Each record that follows is to be reproduced character for character, pictures excepted.

─── EXTRACTED MATERIAL ───

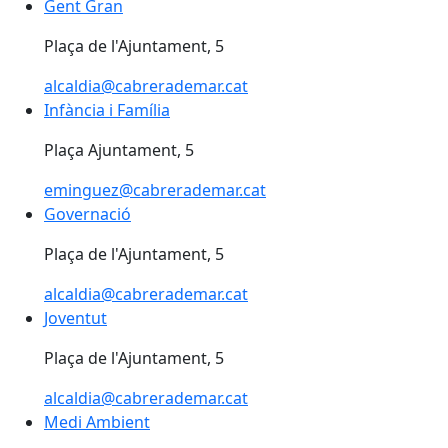
Gent Gran
Gent Gran
Plaça de l'Ajuntament, 5
alcaldia@cabrerademar.cat
Infància i Família
Infància i Família
Plaça Ajuntament, 5
eminguez@cabrerademar.cat
Governació
Governació
Plaça de l'Ajuntament, 5
alcaldia@cabrerademar.cat
Joventut
Joventut
Plaça de l'Ajuntament, 5
alcaldia@cabrerademar.cat
Medi Ambient
Medi Ambient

───

### TASK OUTPUT:
Gent Gran
Gent Gran
Plaça de l'Ajuntament, 5
alcaldia@cabrerademar.cat
Infància i Família
Infància i Família
Plaça Ajuntament, 5
eminguez@cabrerademar.cat
Governació
Governació
Plaça de l'Ajuntament, 5
alcaldia@cabrerademar.cat
Joventut
Joventut
Plaça de l'Ajuntament, 5
alcaldia@cabrerademar.cat
Medi Ambient
Medi Ambient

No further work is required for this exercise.